De Delacroix à Kandinsky. L'Orientalisme en Europe è il titolo della mostra attualmente esposta a Bruxelles ( Musées royaux des Beaux-Arts de Belgique, fino al 9 gennaio 2011). Una mostra ambiziosa non solo per le dimensioni (più di 150 le opere esposte, dalla celebre La Petite Baigneuse di Ingres ad alcune interessanti tele del meno noto Jaroslav Cermak, passando per l'italiano Fabio Fabbi) ma soprattutto per il tentativo dichiarato di fare consapevolmente i conti con le implicazioni politiche di quello che oggi, sulla scorta degli scritti di Edward Said, definiamo orientalismo. L'impressione (a caldo) è che quest'ultimo nodo non sia stato pienamente sciolto, nonostante la presenza - all'inizio del percorso espositivo - di alcuni schermi che trasmettono a ciclo continuo una serie di "testimonianze". Un pannello esplicativo dei/delle curatori/curatrici della mostra spiega il senso dell'istallazione: "L'esposizione mette in scena una visione del Vicino e Medio Oriente che, a nostro avviso, necessitava di una attualizzazione, frutto non più di uno sguardo europeo e colonialista ma di una società oramai diversificata sul piano culturale" (traduzione nostra). L'accento posto sulle "culture" è accentuato dall'atmosfera decisamente "esotizzante" che si respira nella sala pre-mostra - un'esposizione di oggettistica varia in vendita (dai Cd musicali, ai saponi ed essenze, per finire ai bigliettini di Natale con motivi orientaleggianti ...
3 commenti:
Abito in un paese che ha una frazione nel suo intero comune. Fra frazione e paese, per il fatto stesso che ci sono due chiese e due campanili, si respira da sempre un certo razzismo o almeno un sano campanilismo. Fra i due agglomerati di case, passa un tranquillo canale di pianura. A ben pensarci, qui, tutti i paesi hanno almeno una frazione, è una questione di prestigio coloniale. Se hai una frazione hai un impero, se non hai nemmeno una frazione non ti spettano nemmeno i cartelli con le scritte bianche a fondo blu ai bivi delle strade di frontiera (quelle tra un paese e quello immediatamente confinante intendo). Più ci penso e più mi rendo conto che un canale o un fosso c'è sempre di mezzo.

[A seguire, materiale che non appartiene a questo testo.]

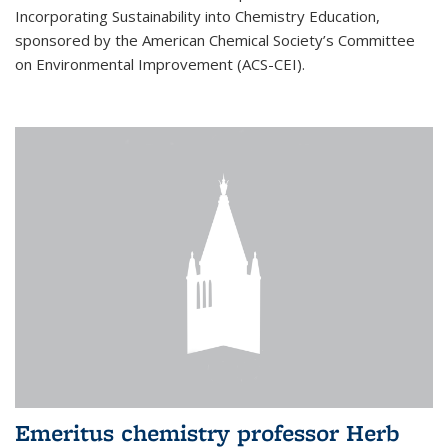
Incorporating Sustainability into Chemistry Education,
sponsored by the American Chemical Society’s Committee
on Environmental Improvement (ACS-CEI).
Emeritus chemistry professor Herb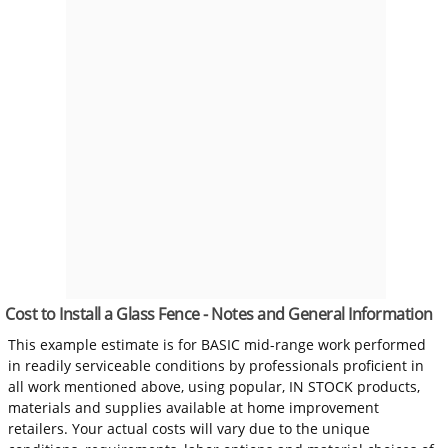
Cost to Install a Glass Fence - Notes and General Information
This example estimate is for BASIC mid-range work performed
in readily serviceable conditions by professionals proficient in
all work mentioned above, using popular, IN STOCK products,
materials and supplies available at home improvement
retailers. Your actual costs will vary due to the unique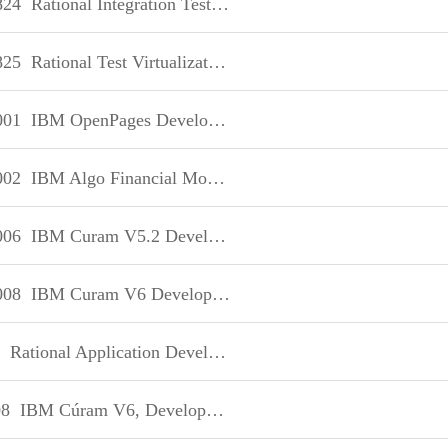
824
Rational Integration Tester V8
825
Rational Test Virtualization Server V8
001
IBM OpenPages Developer Fundamentals
002
IBM Algo Financial Modeler Developer Fundamentals
006
IBM Curam V5.2 Development
008
IBM Curam V6 Development
Rational Application Developer V8 Associate
8
IBM Cúram V6, Development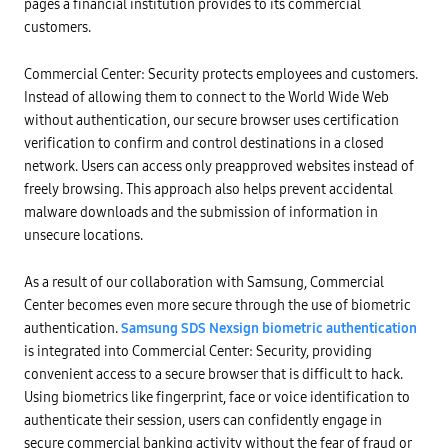
pages a financial institution provides to its commercial
customers.
Commercial Center: Security protects employees and customers.
Instead of allowing them to connect to the World Wide Web
without authentication, our secure browser uses certification
verification to confirm and control destinations in a closed
network. Users can access only preapproved websites instead of
freely browsing. This approach also helps prevent accidental
malware downloads and the submission of information in
unsecure locations.
As a result of our collaboration with Samsung, Commercial
Center becomes even more secure through the use of biometric
authentication.
Samsung SDS Nexsign biometric authentication
is integrated into Commercial Center: Security, providing
convenient access to a secure browser that is difficult to hack.
Using biometrics like fingerprint, face or voice identification to
authenticate their session, users can confidently engage in
secure commercial banking activity without the fear of fraud or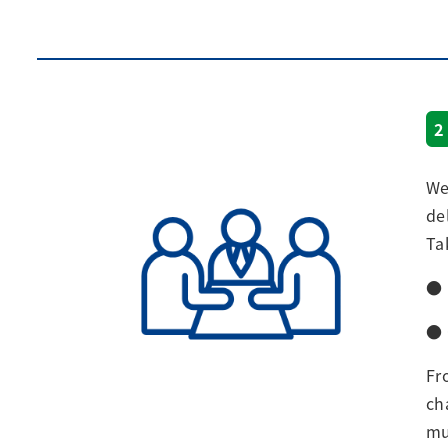
2
We
de
Ta
● 
● 
Fr
ch
mu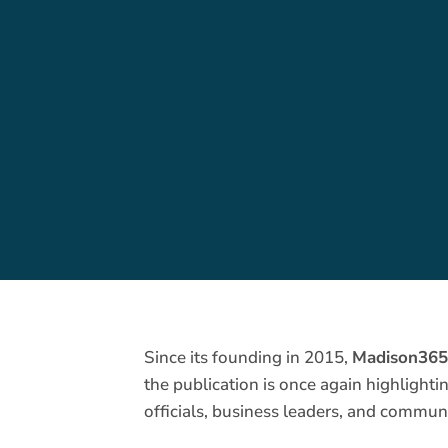
Since its founding in 2015,
Madison36
the publication is once again highlight
officials, business leaders, and communi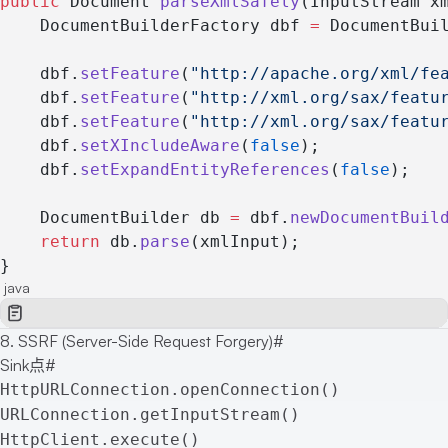
public
 Document 
parseXmlSafely
(InputStream x
    DocumentBuilderFactory dbf 
=
 DocumentBui
    dbf.
setFeature
(
"http://apache.org/xml/fe
    dbf.
setFeature
(
"http://xml.org/sax/featu
    dbf.
setFeature
(
"http://xml.org/sax/featu
    dbf.
setXIncludeAware
(
false
);
    dbf.
setExpandEntityReferences
(
false
);
    DocumentBuilder db 
=
 dbf.
newDocumentBuil
    return
 db.
parse
(xmlInput);
}
java
8. SSRF (Server-Side Request Forgery)
#
Sink点
#
HttpURLConnection.openConnection()
URLConnection.getInputStream()
HttpClient.execute()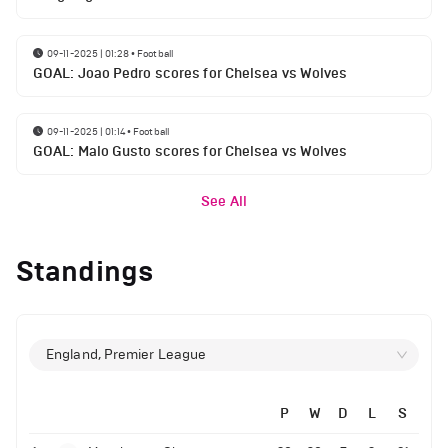
09-11-2025 | 01:28
•
Football
GOAL: Joao Pedro scores for Chelsea vs Wolves
09-11-2025 | 01:14
•
Football
GOAL: Malo Gusto scores for Chelsea vs Wolves
See All
Standings
England, Premier League
P
W
D
L
S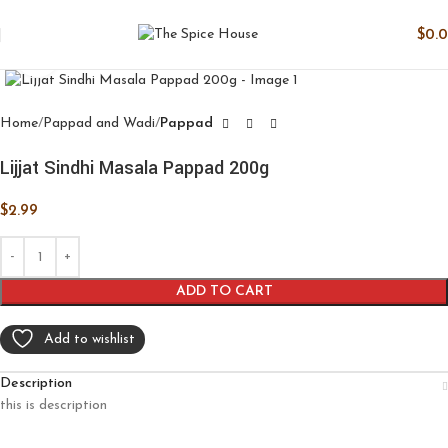
$
0.
Click to enlarge
Home
Pappad and Wadi
Pappad
Lijjat Sindhi Masala Pappad 200g
$
2.99
ADD TO CART
Add to wishlist
Description
this is description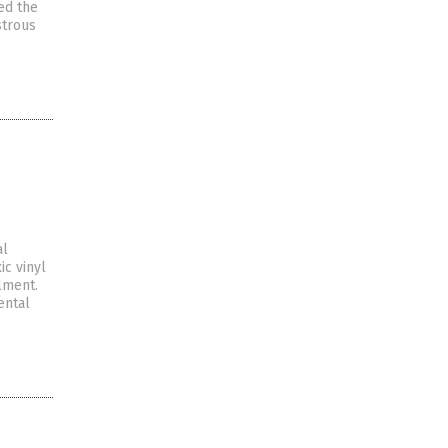
ed the
strous
al
c vinyl
lment.
ental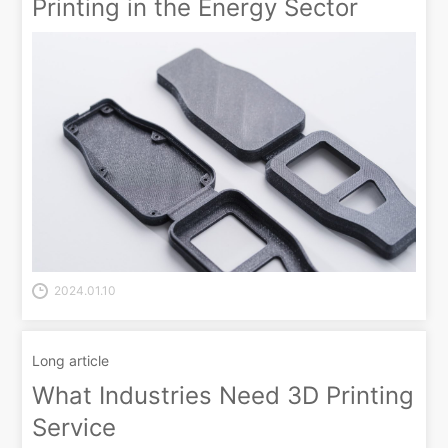
Printing in the Energy Sector
2024.01.10
Long article
What Industries Need 3D Printing
Service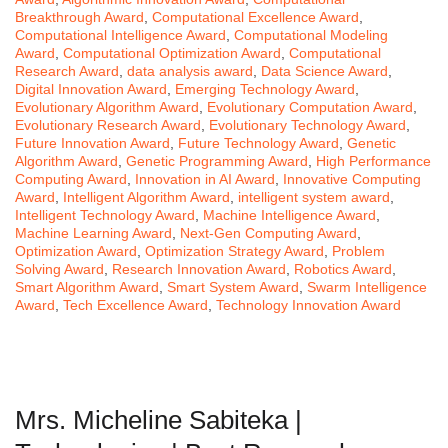
Breakthrough Award
,
Computational Excellence Award
,
Computational Intelligence Award
,
Computational Modeling
Award
,
Computational Optimization Award
,
Computational
Research Award
,
data analysis award
,
Data Science Award
,
Digital Innovation Award
,
Emerging Technology Award
,
Evolutionary Algorithm Award
,
Evolutionary Computation Award
,
Evolutionary Research Award
,
Evolutionary Technology Award
,
Future Innovation Award
,
Future Technology Award
,
Genetic
Algorithm Award
,
Genetic Programming Award
,
High Performance
Computing Award
,
Innovation in AI Award
,
Innovative Computing
Award
,
Intelligent Algorithm Award
,
intelligent system award
,
Intelligent Technology Award
,
Machine Intelligence Award
,
Machine Learning Award
,
Next-Gen Computing Award
,
Optimization Award
,
Optimization Strategy Award
,
Problem
Solving Award
,
Research Innovation Award
,
Robotics Award
,
Smart Algorithm Award
,
Smart System Award
,
Swarm Intelligence
Award
,
Tech Excellence Award
,
Technology Innovation Award
Mrs. Micheline Sabiteka |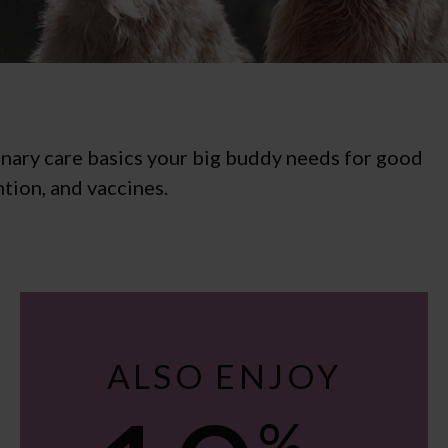
inary care basics your big buddy needs for good
tion, and vaccines.
ALSO ENJOY
%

Non lasciamoci dividere da un fosso, che ci sarà mai di male nel farci sopra un ponte? Tutti hanno un ponte che unisce paese e frazione.
A ben pensarci, noi del paese chiamiamo il ponte seguito dal nome della frazione, quelli della frazione chiamano il ponte seguito dal nome del paese.
Ora mi chiedo se noi parliamo di orientalismo gli orientali guarderanno a noi come degli occidentali con dell'occidentalismo? e l'Africa guarderà a noi come pregni di un certo artidismo e gli inglesi a noi come essenzialmente antartidisti?
per farla breve, posso garantirvi che nel mio piccolo, spesso a casa "mia" mi sento uno straniero, e senza saperlo sono passato incoscientemente (senza prenderne coscienza) da "è questa l'ora di tornare?" a "ma perché non te ne vai a casa tua?".
Non so mai se sentirmi uno sfruttato o un temibile migrante che tende a marcare nuovo territorio.
Tento di rispondere ai commenti anche se non sono certa di aver ben compreso. I ponti si devono attraversare certo, ma possono essere attraversati in tante maniere diverse. E non tutte queste maniere sono "giuste". Quello che definiamo "orientalismo" (e critichiamo) non sono certo tutte le maniere in cui l'Occidente si è rapportato al cosiddetto "oriente", ma solo quelle che hanno derminato un'oggettivazione dell'altro/a, una sua chiusura in forme essenzializzate, esotizzate e infine anche razzializzate.
In quanto al secondo commento temo veramente di non capire, mi scuso.